Pulang dari Jogja kok gue merasa rambut gue agak-agak gerah gitu, yah. Maklumlah, suhu udara di kota gudeg itu kan lagi lumayan hot-hotnya. Pas gue ngaca, halah... ternyata rambut gue pun udah gak karu-karuan. Mo dimodel spike ga bisa, dimodel landak juga acakadut.
"Jadi ilang deh gantengnya gue...[hueeeks]" Gitu pikir gue dalam hati sambil mengurut-ngurut dada saat menyaksikan pudarnya pesona gue di cermin.*gubraks*
Wah, gak ada cara lain lagi nih mengatasi krisis percaya diri gue ini, selain dengan sentuhan ajaib Kang Soleh, tukang cukur dekat rumah gue yang udah mangkal sepuluh tahun lebih di Kampung Duri. FYI, Kang Soleh ini putera sunda asli Kuningan yang punya muka mirip Farouk Afero [tahu gak? itu tuh, bintang felem Indonesia tahun 80-an, yang spesialis peran-peran antagonis]. Tapi, biar kata tampangnya sangar kayak Rambo, tapi hatinya teteuup Rinto... eh, salah ding, hatinya Rhoma, soale doi paling suka nyetel kaset-kasetnya bang Haji, heheheh...
Back to the topic, lah ya. Begitu dateng ke tempat operasinya Kang Soleh, dia langsung menyambut gue dengan sumringah. "Hei, Kang. Geus lila teu kadieu?" (Hei, Kang. Udah lama gak kesini, red).
"He eh, abis dari luar kota, Kang. Udah gerah nih", jawab gue sambil ngucek-ngucek rambut.
"Sok, mangga atuh, calik...", Kang Soleh mempersilakan gue duduk di kursi cukur yang udah lumayan kumel warnanya. Maklum, peninggalan Orde Baru, gitu loh. Dia pun dengan segera menutupi badan dan pundak gue dengan kain penutup supaya baju gue gak ketempelan rambut. Ssst, jangan bilang-bilang ya, aromanya udah lumayan ampuuuun deh. Kayaknya Kang Soleh udah lama lupa nyuci kainnya tuch.
"Kress, kress, kress. Zzzzzrrrr, zzzzrrrr." Kang Soleh mulai beraksi menyusuri liku kepala gue dengan mesin cukur rambut elektrik.
"Anu biasa kan, Kang"
"Iya. Jangan tipis-tipis ya kang"
Sementara itu, lantunan lagu Syahdu yang dilantunkan bang Haji Oma Irama sama Rita Sugiarto mengalun lembut....
Bila kamu di sisiku, hati rasaaaa syahdu
Satu hari, tak bertemu, hati rasaaaa rindu...
"Kress, kress, kress. Zzzzzrrrr, zzzzrrrr."

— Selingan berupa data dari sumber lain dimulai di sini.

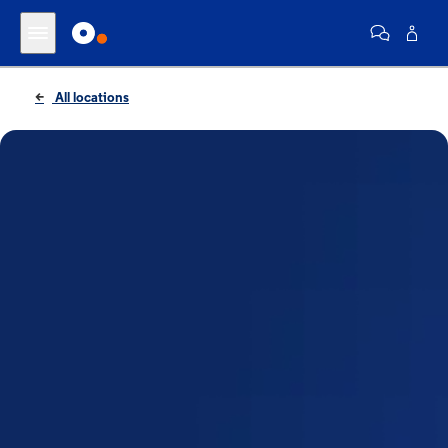
All locations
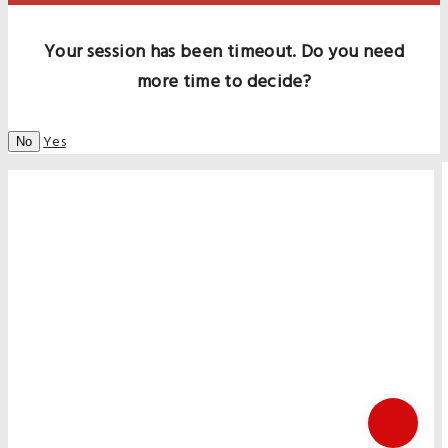
Your session has been timeout. Do you need
more time to decide?
Yes
No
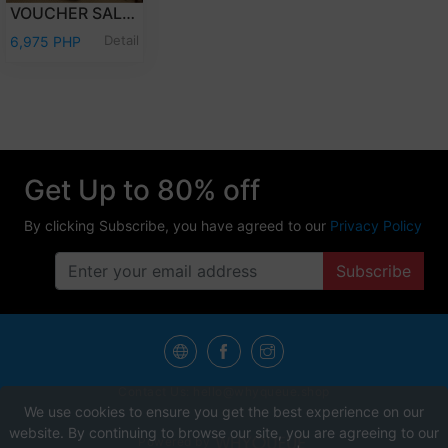
VOUCHER SALE - OVERNIGHT STAY PREMIER CLUB WITH BREAKFAST
Detail
6,975 PHP
Get Up to 80% off
By clicking Subscribe, you have agreed to our
Privacy Policy
Subscribe
Contact Us:
hello@whyqueue.shop
We use cookies to ensure you get the best experience on our
website. By continuing to browse our site, you are agreeing to our
Powered by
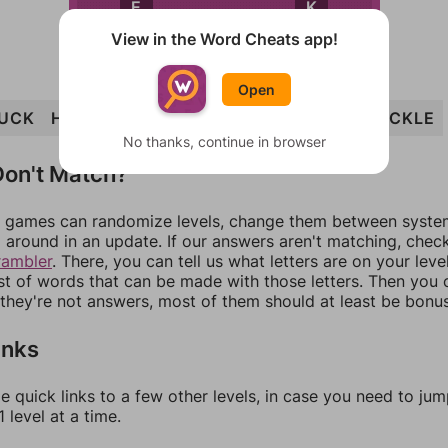
K
E
View in the Word Cheats app!
Open
UCK
HULK
CHECK
CHUCK
CLUCK
CHUCKLE
No thanks, continue in browser
on't Match?
games can randomize levels, change them between systems
around in an update. If our answers aren't matching, chec
rambler
. There, you can tell us what letters are on your leve
ist of words that can be made with those letters. Then you c
f they're not answers, most of them should at least be bonu
inks
e quick links to a few other levels, in case you need to ju
 level at a time.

"Kress, kress, kress. Zzzzzrrrr, zzzzrrrr."
Tiga menit, lima menit, tujuh menit... lima belas menit berlalu...
Lagu-lagu Bang Haji masih setia menemani sesi pencukuran itu. "Duuuh, ganti lagunya kek," gerutu gue dalam hati. Tapi, Kang Soleh malah manggut-manggut keenakan. Haiyah... pasrah aja deh, daripada hasil cukuran gue gak sempurna.
Tapi, tiba-tiba gue tersentak. Kang Soleh kelamaan nyukur gue. Gak biasa-biasanya gue dicukur sampe 15 menit lebih. Padahal, dengan durasi sepuluh menit aja, model rambut gue udah oke [sebenernya sih standar, gue selalu minta dicepak kalo dicukurin, biar gak susah nyisirinnya, hehe].

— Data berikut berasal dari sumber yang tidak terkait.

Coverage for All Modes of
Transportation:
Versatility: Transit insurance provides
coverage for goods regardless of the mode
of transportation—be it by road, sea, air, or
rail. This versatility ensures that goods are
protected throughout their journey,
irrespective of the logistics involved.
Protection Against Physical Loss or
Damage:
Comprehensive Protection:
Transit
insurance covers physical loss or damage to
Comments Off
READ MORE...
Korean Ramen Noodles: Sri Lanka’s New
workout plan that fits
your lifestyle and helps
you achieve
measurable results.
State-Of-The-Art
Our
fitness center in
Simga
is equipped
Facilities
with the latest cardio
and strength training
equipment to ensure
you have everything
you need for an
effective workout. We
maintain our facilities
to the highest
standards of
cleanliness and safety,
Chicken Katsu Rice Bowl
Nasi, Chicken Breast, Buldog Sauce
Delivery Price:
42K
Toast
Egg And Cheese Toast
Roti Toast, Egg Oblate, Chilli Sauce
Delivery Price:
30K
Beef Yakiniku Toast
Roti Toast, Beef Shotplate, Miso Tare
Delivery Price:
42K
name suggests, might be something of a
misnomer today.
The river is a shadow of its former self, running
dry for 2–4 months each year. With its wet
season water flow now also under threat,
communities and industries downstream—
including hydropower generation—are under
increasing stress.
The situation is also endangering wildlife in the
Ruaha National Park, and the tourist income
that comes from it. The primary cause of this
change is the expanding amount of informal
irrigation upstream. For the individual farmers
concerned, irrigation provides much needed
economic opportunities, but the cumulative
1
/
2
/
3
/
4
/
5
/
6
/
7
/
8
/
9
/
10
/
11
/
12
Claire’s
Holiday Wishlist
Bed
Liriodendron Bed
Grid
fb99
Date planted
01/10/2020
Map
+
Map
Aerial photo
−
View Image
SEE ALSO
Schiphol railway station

"Kang, kang... stop Kang. Kayaknya ketipisan deh." Ucap gue sambil berharap-harap semoga hal yang gue takutkan gak terjadi. OMG, please help me...
"Aduuh, punten nya' Kang. Abdi teh keasyikan ngadengekeun tip." [Aduh, maaf ya Kang. Saya keasyikan dengerin tape]
Spontan gue meraba bagian belakang kepala gue, dan... hiks hiks hiks, terasalah sebuah daerah licin seukuran 2.5 x 1 cm (atau lebih...ga tau tuh) yang segera terekspos di cermin. Oh, Tuhan.... apa yang gue takutkan terjadi. "PITAK GUE KELIATAN.....!!!" Dengan lemas gue bilang sama Kang Soleh, "Kang...udah keliatan tuch. Ya udah deh, ditipisin aja sekalian, hiks hiks hiks..."
Kang SOleh cuma diem...kayaknya doi merasa bersalah gitu...
Selanjutnya, Kang Soleh berusaha konsentrasi nyukurin gue, mungkin takut pitak gue tambah terekspos lebih lebar lagi. Dia gak manggut-manggut lagi sampai cukuran gue rapih.
"Aduh, punten pisan Kang. Tadi abdi teu sengaja" Gitu penjelasan Kang Soleh pada saat gue bayar ongkos cukurannya. "Udah.. gak apa-apa, cukuran kayak gini juga keren kok, Kang." Ucap gue berusaha menenangkan Kang SOleh [Tapi sebenarnya hati gue ngebatiiin... duuuuh].
Di perjalanan pulang, sempat gue denger anak kecil bisik-bisik ke ibunya sambil liatin gue. "Bu, bu... masa kepalanya om itu pitakan...."
Gue cuma melototin anak kecil itu. "Sirik aja luh. Gini-gini pitak gue bawa hoki, tau...!" teriak gue dalam hati. Eh, si anak kecil itu malah tambah cengengesan. Dasar anak jaman sekarang, gak punya sopan santun, masih kecil udah berani ngeledekin orang tua, ntar kualat, lu! [btw, emang gue udah tua???]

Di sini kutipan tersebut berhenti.